- _WHAT IS BEING ASKED_: Transcribe the stretch of entries below from the line with "Креманки для мороженого" through the line with "Вакуумные пакеты", exactly and with both ends included; leave out all other lines.

**** RECORDS

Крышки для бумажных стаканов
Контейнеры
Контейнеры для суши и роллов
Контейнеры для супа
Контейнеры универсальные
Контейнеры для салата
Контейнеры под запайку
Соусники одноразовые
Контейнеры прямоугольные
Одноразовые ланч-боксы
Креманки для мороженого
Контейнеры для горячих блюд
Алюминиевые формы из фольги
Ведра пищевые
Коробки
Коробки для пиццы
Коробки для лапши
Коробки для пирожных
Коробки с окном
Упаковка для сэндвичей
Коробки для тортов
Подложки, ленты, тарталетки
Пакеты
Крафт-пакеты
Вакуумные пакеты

********
**** RECORDS

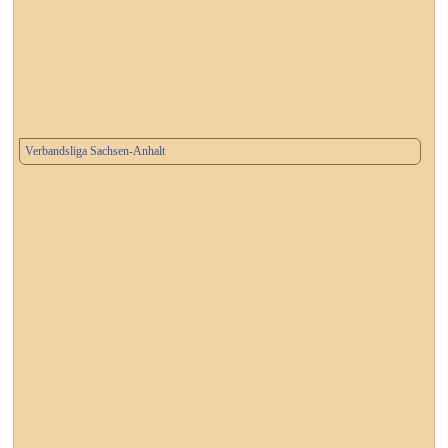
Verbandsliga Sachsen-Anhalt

********

- _SOLUTION TO THIS TASK_:
Креманки для мороженого
Контейнеры для горячих блюд
Алюминиевые формы из фольги
Ведра пищевые
Коробки
Коробки для пиццы
Коробки для лапши
Коробки для пирожных
Коробки с окном
Упаковка для сэндвичей
Коробки для тортов
Подложки, ленты, тарталетки
Пакеты
Крафт-пакеты
Вакуумные пакеты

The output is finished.